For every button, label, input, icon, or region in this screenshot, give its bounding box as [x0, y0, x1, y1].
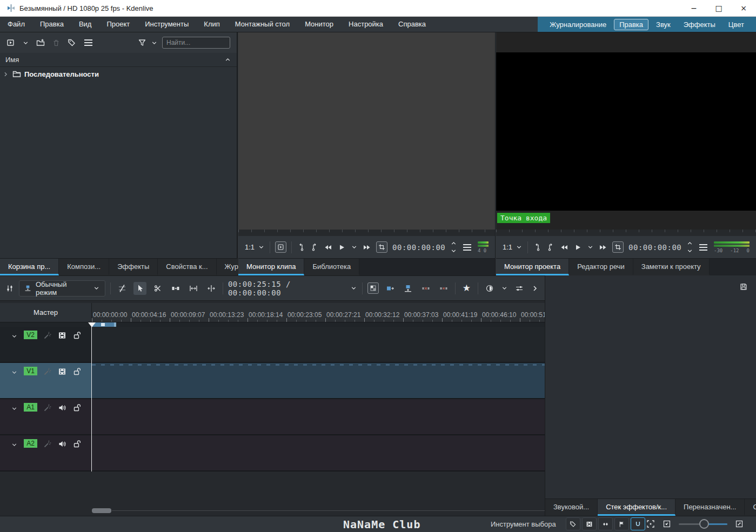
chevron-down-icon[interactable]: [22, 39, 29, 46]
timeline-track[interactable]: V1: [0, 363, 545, 399]
bin-menu-icon[interactable]: [84, 42, 92, 43]
tab[interactable]: Субтитры: [745, 499, 756, 516]
ruler-segment[interactable]: 00:00:27:21: [325, 303, 364, 322]
track-badge[interactable]: A2: [24, 439, 37, 448]
chevron-down-icon[interactable]: [11, 369, 18, 376]
monitor-timecode[interactable]: 00:00:00:00: [628, 243, 681, 252]
zone-handle[interactable]: [101, 323, 105, 326]
tag-icon[interactable]: [68, 38, 76, 47]
record-button[interactable]: [483, 282, 496, 295]
lock-icon[interactable]: [72, 367, 81, 376]
bin-item-sequences[interactable]: Последовательности: [0, 67, 237, 81]
timeline-track[interactable]: A2: [0, 435, 545, 472]
tab[interactable]: Заметки к проекту: [633, 259, 710, 275]
menubar-item[interactable]: Справка: [391, 17, 433, 32]
rewind-icon[interactable]: [324, 243, 332, 252]
zone-mode-button[interactable]: [612, 241, 624, 253]
tab[interactable]: Переназначен...: [675, 499, 745, 516]
zone-out-icon[interactable]: [546, 243, 555, 252]
timeline-ruler[interactable]: 00:00:00:0000:00:04:1600:00:09:0700:00:1…: [92, 303, 545, 322]
filter-icon[interactable]: [138, 38, 146, 47]
favorite-effects-button[interactable]: ★: [460, 280, 473, 296]
overwrite-zone-button[interactable]: [402, 282, 414, 295]
tab[interactable]: Монитор клипа: [238, 259, 304, 275]
rewind-icon[interactable]: [560, 243, 568, 252]
ruler-segment[interactable]: 00:00:18:14: [247, 303, 286, 322]
maximize-button[interactable]: □: [706, 0, 731, 16]
mixed-audio-video-button[interactable]: [367, 282, 379, 294]
track-badge[interactable]: V1: [24, 367, 37, 375]
sort-chevron-up-icon[interactable]: [224, 56, 231, 63]
timecode-spinner[interactable]: [450, 240, 457, 254]
tab[interactable]: Монитор проекта: [496, 259, 569, 275]
create-folder-icon[interactable]: [36, 38, 45, 47]
track-badge[interactable]: V2: [24, 331, 37, 339]
video-track-icon[interactable]: [58, 331, 66, 340]
selection-tool-button[interactable]: [133, 282, 146, 295]
audio-track-icon[interactable]: [58, 440, 66, 448]
track-effects-icon[interactable]: [43, 403, 52, 412]
chevron-down-icon[interactable]: [151, 39, 158, 46]
timeline-zone-strip[interactable]: [0, 322, 545, 327]
ruler-segment[interactable]: 00:00:04:16: [131, 303, 170, 322]
track-lane[interactable]: [92, 363, 545, 398]
compositing-toggle-button[interactable]: [598, 517, 613, 530]
tab[interactable]: Эффекты: [109, 259, 158, 275]
monitor-zoom-select[interactable]: 1:1: [245, 243, 265, 251]
track-effects-icon[interactable]: [43, 440, 52, 448]
track-lane[interactable]: [92, 435, 545, 470]
ruler-segment[interactable]: 00:00:32:12: [364, 303, 403, 322]
toolbar-overflow-icon[interactable]: [531, 284, 539, 293]
ruler-segment[interactable]: 00:00:00:00: [92, 303, 131, 322]
tab[interactable]: Свойства к...: [158, 259, 216, 275]
lock-icon[interactable]: [72, 403, 81, 412]
menubar-item[interactable]: Монитор: [297, 17, 341, 32]
track-effects-icon[interactable]: [43, 367, 52, 376]
tab[interactable]: Редактор речи: [569, 259, 633, 275]
workspace-item[interactable]: Журналирование: [544, 19, 612, 30]
menubar-item[interactable]: Вид: [71, 17, 99, 32]
ruler-segment[interactable]: 00:00:46:10: [481, 303, 520, 322]
ruler-segment[interactable]: 00:00:23:05: [286, 303, 325, 322]
forward-icon[interactable]: [599, 243, 607, 252]
forward-icon[interactable]: [363, 243, 371, 252]
chevron-down-icon[interactable]: [350, 285, 357, 292]
razor-tool-button[interactable]: [151, 282, 164, 295]
bin-column-header[interactable]: Имя: [0, 53, 237, 67]
chevron-down-icon[interactable]: [11, 441, 18, 448]
chevron-down-icon[interactable]: [11, 405, 18, 412]
chevron-down-icon[interactable]: [587, 244, 594, 251]
zone-in-icon[interactable]: [297, 243, 305, 252]
track-header[interactable]: V1: [0, 363, 92, 398]
clip-monitor-display[interactable]: [238, 32, 495, 230]
track-lane[interactable]: [92, 399, 545, 434]
chevron-down-icon[interactable]: [11, 333, 18, 340]
monitor-menu-icon[interactable]: [463, 247, 471, 248]
track-header[interactable]: A1: [0, 399, 92, 434]
workspace-item[interactable]: Правка: [614, 19, 648, 30]
zoom-out-icon[interactable]: [663, 520, 671, 528]
ruler-segment[interactable]: 00:00:37:03: [403, 303, 442, 322]
menubar-item[interactable]: Файл: [0, 17, 32, 32]
menubar-item[interactable]: Монтажный стол: [228, 17, 297, 32]
chevron-down-icon[interactable]: [501, 285, 508, 292]
monitor-timecode[interactable]: 00:00:00:00: [392, 243, 445, 252]
workspace-item[interactable]: Эффекты: [678, 19, 721, 30]
timeline-options-icon[interactable]: [5, 284, 14, 293]
master-track-button[interactable]: Мастер: [0, 303, 92, 322]
ruler-segment[interactable]: 00:00:41:19: [442, 303, 481, 322]
edit-mode-select[interactable]: Обычный режим: [19, 280, 105, 297]
timecode-spinner[interactable]: [686, 240, 693, 254]
zoom-fit-icon[interactable]: [646, 520, 655, 528]
thumbnails-toggle-button[interactable]: [582, 517, 597, 530]
timeline-hscrollbar[interactable]: [92, 508, 111, 513]
slip-tool-button[interactable]: [205, 282, 218, 295]
track-mode-button[interactable]: [116, 282, 129, 295]
monitor-menu-icon[interactable]: [699, 247, 707, 248]
zoom-in-icon[interactable]: [735, 520, 744, 528]
workspace-item[interactable]: Цвет: [723, 19, 750, 30]
video-track-icon[interactable]: [58, 367, 66, 376]
lock-icon[interactable]: [72, 440, 81, 448]
zoom-slider[interactable]: [679, 517, 727, 530]
ruler-segment[interactable]: 00:00:09:07: [170, 303, 209, 322]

—————

__WHAT THE EXERCISE ASKS__:
Retype the full listing above precisely. Exclude each picture you find in it.

__ANSWER FOR THIS EXERCISE__:
For every button, label, input, icon, or region in this screenshot, give its bounding box as [x0, y0, x1, y1].
chevron-down-icon[interactable]: [22, 39, 29, 46]
timeline-track[interactable]: V1: [0, 363, 545, 399]
bin-menu-icon[interactable]: [84, 42, 92, 43]
tab[interactable]: Субтитры: [745, 499, 756, 516]
ruler-segment[interactable]: 00:00:27:21: [325, 303, 364, 322]
track-badge[interactable]: A2: [24, 439, 37, 448]
chevron-down-icon[interactable]: [11, 369, 18, 376]
monitor-timecode[interactable]: 00:00:00:00: [628, 243, 681, 252]
zone-handle[interactable]: [101, 323, 105, 326]
tag-icon[interactable]: [68, 38, 76, 47]
record-button[interactable]: [483, 282, 496, 295]
lock-icon[interactable]: [72, 367, 81, 376]
bin-item-sequences[interactable]: Последовательности: [0, 67, 237, 81]
timeline-track[interactable]: A2: [0, 435, 545, 472]
tab[interactable]: Заметки к проекту: [633, 259, 710, 275]
menubar-item[interactable]: Справка: [391, 17, 433, 32]
rewind-icon[interactable]: [324, 243, 332, 252]
zone-mode-button[interactable]: [612, 241, 624, 253]
tab[interactable]: Переназначен...: [675, 499, 745, 516]
zone-out-icon[interactable]: [546, 243, 555, 252]
timeline-ruler[interactable]: 00:00:00:0000:00:04:1600:00:09:0700:00:1…: [92, 303, 545, 322]
filter-icon[interactable]: [138, 38, 146, 47]
favorite-effects-button[interactable]: ★: [460, 280, 473, 296]
overwrite-zone-button[interactable]: [402, 282, 414, 295]
tab[interactable]: Монитор клипа: [238, 259, 304, 275]
rewind-icon[interactable]: [560, 243, 568, 252]
ruler-segment[interactable]: 00:00:18:14: [247, 303, 286, 322]
maximize-button[interactable]: □: [706, 0, 731, 16]
mixed-audio-video-button[interactable]: [367, 282, 379, 294]
track-badge[interactable]: V1: [24, 367, 37, 375]
sort-chevron-up-icon[interactable]: [224, 56, 231, 63]
timecode-spinner[interactable]: [450, 240, 457, 254]
tab[interactable]: Монитор проекта: [496, 259, 569, 275]
create-folder-icon[interactable]: [36, 38, 45, 47]
track-badge[interactable]: V2: [24, 331, 37, 339]
video-track-icon[interactable]: [58, 331, 66, 340]
selection-tool-button[interactable]: [133, 282, 146, 295]
audio-track-icon[interactable]: [58, 440, 66, 448]
track-effects-icon[interactable]: [43, 403, 52, 412]
chevron-down-icon[interactable]: [151, 39, 158, 46]
timeline-zone-strip[interactable]: [0, 322, 545, 327]
ruler-segment[interactable]: 00:00:04:16: [131, 303, 170, 322]
track-lane[interactable]: [92, 363, 545, 398]
compositing-toggle-button[interactable]: [598, 517, 613, 530]
tab[interactable]: Эффекты: [109, 259, 158, 275]
monitor-zoom-select[interactable]: 1:1: [245, 243, 265, 251]
track-effects-icon[interactable]: [43, 440, 52, 448]
track-lane[interactable]: [92, 435, 545, 470]
ruler-segment[interactable]: 00:00:32:12: [364, 303, 403, 322]
toolbar-overflow-icon[interactable]: [531, 284, 539, 293]
ruler-segment[interactable]: 00:00:00:00: [92, 303, 131, 322]
tab[interactable]: Свойства к...: [158, 259, 216, 275]
lock-icon[interactable]: [72, 403, 81, 412]
menubar-item[interactable]: Монитор: [297, 17, 341, 32]
track-effects-icon[interactable]: [43, 367, 52, 376]
tab[interactable]: Редактор речи: [569, 259, 633, 275]
workspace-item[interactable]: Журналирование: [544, 19, 612, 30]
menubar-item[interactable]: Вид: [71, 17, 99, 32]
ruler-segment[interactable]: 00:00:46:10: [481, 303, 520, 322]
ruler-segment[interactable]: 00:00:23:05: [286, 303, 325, 322]
forward-icon[interactable]: [599, 243, 607, 252]
forward-icon[interactable]: [363, 243, 371, 252]
chevron-down-icon[interactable]: [350, 285, 357, 292]
razor-tool-button[interactable]: [151, 282, 164, 295]
bin-column-header[interactable]: Имя: [0, 53, 237, 67]
chevron-down-icon[interactable]: [11, 441, 18, 448]
chevron-down-icon[interactable]: [11, 405, 18, 412]
chevron-down-icon[interactable]: [587, 244, 594, 251]
zone-in-icon[interactable]: [297, 243, 305, 252]
track-header[interactable]: V1: [0, 363, 92, 398]
clip-monitor-display[interactable]: [238, 32, 495, 230]
track-lane[interactable]: [92, 399, 545, 434]
chevron-down-icon[interactable]: [11, 333, 18, 340]
monitor-menu-icon[interactable]: [463, 247, 471, 248]
track-header[interactable]: A1: [0, 399, 92, 434]
workspace-item[interactable]: Правка: [614, 19, 648, 30]
zoom-out-icon[interactable]: [663, 520, 671, 528]
ruler-segment[interactable]: 00:00:37:03: [403, 303, 442, 322]
menubar-item[interactable]: Файл: [0, 17, 32, 32]
menubar-item[interactable]: Монтажный стол: [228, 17, 297, 32]
chevron-down-icon[interactable]: [501, 285, 508, 292]
monitor-timecode[interactable]: 00:00:00:00: [392, 243, 445, 252]
workspace-item[interactable]: Эффекты: [678, 19, 721, 30]
timeline-options-icon[interactable]: [5, 284, 14, 293]
master-track-button[interactable]: Мастер: [0, 303, 92, 322]
ruler-segment[interactable]: 00:00:41:19: [442, 303, 481, 322]
edit-mode-select[interactable]: Обычный режим: [19, 280, 105, 297]
timecode-spinner[interactable]: [686, 240, 693, 254]
zoom-fit-icon[interactable]: [646, 520, 655, 528]
thumbnails-toggle-button[interactable]: [582, 517, 597, 530]
timeline-hscrollbar[interactable]: [92, 508, 111, 513]
slip-tool-button[interactable]: [205, 282, 218, 295]
track-mode-button[interactable]: [116, 282, 129, 295]
monitor-menu-icon[interactable]: [699, 247, 707, 248]
zoom-in-icon[interactable]: [735, 520, 744, 528]
workspace-item[interactable]: Цвет: [723, 19, 750, 30]
video-track-icon[interactable]: [58, 367, 66, 376]
lock-icon[interactable]: [72, 440, 81, 448]
zoom-slider[interactable]: [679, 517, 727, 530]
ruler-segment[interactable]: 00:00:09:07: [170, 303, 209, 322]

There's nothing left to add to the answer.